Release Date:April 2007
Tagline: It's like World of Warcraft, only newer!
Genre Keywords: Fantasy, Massive, Multiplayer, Online, MMORPG, Progress Quest
Ok, so that's not really the tagline, nor does it deserve to be. However, it is the first thing that ex-WoW players (and let's face it, with eight hojillion players and growing, it most likely is the game most people are coming from) will think of and, well, they may very well be right.
Disclaimer: A lot has changed since my various disclaimers on the World of Warcraft write-up. I made it to level 40 in that game, did a few of the early instances, quit and resubscribed to the game multiple times - there's a certain addictive quality to that game. However, I'm still low on patience when it comes to repetitive content and still don't believe that you should have to work to get to the "good stuff".
What this means for you is that once again I will concern myself only with the low levels of gameplay, as well as the perspective of a player who would like to log in, accomplish something in an hour or less, and log out - that mythical "casual gamer" is what I'm still aiming for.

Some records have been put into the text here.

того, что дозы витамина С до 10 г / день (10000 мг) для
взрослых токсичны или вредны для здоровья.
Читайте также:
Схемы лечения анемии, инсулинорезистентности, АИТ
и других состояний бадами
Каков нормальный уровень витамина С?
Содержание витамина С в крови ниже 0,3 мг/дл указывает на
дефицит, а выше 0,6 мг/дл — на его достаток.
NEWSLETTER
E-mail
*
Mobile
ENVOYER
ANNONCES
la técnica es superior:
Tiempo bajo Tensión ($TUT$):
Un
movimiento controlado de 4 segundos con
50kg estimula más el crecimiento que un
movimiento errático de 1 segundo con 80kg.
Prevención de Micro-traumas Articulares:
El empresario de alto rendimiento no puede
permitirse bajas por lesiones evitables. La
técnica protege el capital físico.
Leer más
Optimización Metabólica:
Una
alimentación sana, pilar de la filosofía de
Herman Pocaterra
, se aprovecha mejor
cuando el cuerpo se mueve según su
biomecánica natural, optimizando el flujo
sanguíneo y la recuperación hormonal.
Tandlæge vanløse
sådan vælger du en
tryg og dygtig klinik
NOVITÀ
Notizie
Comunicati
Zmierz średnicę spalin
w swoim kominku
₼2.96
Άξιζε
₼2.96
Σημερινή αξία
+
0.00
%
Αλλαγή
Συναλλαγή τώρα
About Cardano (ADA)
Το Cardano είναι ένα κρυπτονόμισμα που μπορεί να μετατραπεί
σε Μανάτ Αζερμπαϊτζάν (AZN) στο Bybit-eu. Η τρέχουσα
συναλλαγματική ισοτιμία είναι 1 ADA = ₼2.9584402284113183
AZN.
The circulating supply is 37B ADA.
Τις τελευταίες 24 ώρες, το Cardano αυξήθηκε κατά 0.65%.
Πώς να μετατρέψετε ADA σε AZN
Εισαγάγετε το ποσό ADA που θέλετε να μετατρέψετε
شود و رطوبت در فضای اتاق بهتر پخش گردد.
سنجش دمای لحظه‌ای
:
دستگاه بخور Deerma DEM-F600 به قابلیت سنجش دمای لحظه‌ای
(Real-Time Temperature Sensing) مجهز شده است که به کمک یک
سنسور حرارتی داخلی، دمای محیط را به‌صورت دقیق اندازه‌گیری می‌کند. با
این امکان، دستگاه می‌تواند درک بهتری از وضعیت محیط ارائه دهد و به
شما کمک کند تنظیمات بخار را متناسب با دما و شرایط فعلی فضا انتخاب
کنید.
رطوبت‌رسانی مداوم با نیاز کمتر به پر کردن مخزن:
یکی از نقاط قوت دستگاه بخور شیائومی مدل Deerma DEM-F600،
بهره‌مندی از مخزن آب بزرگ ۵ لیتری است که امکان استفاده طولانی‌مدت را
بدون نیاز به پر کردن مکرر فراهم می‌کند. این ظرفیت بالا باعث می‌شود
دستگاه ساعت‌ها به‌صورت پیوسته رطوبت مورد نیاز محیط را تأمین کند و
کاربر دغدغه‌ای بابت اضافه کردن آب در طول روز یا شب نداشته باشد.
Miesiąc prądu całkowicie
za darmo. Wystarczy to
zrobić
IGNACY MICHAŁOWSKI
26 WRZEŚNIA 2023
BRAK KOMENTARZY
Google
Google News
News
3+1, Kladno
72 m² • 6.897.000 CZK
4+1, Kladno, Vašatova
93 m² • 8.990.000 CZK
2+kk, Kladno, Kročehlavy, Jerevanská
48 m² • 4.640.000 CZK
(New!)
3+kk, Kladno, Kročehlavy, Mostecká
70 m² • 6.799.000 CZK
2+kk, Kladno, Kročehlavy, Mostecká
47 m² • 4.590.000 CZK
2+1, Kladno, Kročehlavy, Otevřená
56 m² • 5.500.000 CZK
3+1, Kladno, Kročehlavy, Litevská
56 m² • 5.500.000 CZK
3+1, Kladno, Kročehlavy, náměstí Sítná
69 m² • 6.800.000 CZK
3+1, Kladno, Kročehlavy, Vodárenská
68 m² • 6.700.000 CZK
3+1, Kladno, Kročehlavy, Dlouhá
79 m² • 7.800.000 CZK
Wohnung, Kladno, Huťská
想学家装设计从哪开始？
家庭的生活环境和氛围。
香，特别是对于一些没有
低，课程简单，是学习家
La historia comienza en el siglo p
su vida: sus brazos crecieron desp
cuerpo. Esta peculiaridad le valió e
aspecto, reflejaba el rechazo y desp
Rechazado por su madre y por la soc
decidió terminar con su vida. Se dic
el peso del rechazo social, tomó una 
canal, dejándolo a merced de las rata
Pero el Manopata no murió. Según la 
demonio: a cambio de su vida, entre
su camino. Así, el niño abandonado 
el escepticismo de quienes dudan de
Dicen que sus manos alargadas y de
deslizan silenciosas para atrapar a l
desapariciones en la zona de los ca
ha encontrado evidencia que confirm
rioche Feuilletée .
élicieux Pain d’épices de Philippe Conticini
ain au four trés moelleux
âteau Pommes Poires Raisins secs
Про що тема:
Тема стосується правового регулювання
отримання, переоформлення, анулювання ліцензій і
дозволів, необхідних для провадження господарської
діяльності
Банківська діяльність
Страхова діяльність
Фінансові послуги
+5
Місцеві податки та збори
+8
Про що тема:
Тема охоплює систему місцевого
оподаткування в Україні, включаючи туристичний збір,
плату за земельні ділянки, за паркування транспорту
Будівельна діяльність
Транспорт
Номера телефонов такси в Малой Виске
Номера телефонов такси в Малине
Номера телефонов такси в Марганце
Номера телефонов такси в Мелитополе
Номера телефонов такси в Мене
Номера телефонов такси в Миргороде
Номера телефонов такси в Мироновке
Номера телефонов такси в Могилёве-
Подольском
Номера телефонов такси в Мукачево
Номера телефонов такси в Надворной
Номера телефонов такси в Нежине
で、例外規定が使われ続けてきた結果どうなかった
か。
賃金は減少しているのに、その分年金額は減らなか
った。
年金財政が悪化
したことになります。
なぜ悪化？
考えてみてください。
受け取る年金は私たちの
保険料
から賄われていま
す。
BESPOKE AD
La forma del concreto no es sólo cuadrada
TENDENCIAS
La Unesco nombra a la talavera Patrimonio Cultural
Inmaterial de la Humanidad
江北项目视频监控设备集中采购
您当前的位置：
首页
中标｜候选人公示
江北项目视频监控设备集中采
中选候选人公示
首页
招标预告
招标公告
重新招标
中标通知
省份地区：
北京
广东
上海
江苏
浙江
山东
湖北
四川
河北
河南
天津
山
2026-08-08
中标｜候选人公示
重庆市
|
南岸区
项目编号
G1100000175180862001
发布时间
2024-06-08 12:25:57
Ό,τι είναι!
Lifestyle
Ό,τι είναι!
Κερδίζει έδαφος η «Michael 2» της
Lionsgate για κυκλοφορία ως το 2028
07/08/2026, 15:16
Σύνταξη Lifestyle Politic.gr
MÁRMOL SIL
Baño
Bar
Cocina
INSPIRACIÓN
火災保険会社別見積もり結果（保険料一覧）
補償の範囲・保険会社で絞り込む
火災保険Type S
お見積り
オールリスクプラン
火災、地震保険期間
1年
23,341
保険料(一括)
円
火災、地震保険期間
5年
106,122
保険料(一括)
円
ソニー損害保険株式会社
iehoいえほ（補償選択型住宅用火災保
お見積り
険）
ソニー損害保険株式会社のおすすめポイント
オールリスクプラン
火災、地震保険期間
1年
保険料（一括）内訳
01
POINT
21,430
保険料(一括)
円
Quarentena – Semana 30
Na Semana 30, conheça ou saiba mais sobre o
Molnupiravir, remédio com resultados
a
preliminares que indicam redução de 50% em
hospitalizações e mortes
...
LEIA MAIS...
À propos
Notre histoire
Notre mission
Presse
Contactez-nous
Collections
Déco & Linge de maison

The beta for Lord of the Rings Online made me a little uneasy. This was the first MMO for me that actually touched on a subject matter that I felt an odd sense of ownership about: namely, the saga that serves as the basis, or the primary inspiration for almost all high fantasy created today. Even if you call your elves Dragaerans or Tiste Andii, your hobbits halflings and you spell ork with a k, most of your audience's impressions will still be vaguely formed based on Tolkien's epic. Playing a game that rips everything off while having its own conventions is one thing, but actually having the gall to create that very world in digital form - well, it felt vaguely blasphemous. Yes, I'm a dork (but not a full-fledged Tolkienite purist). Moving along.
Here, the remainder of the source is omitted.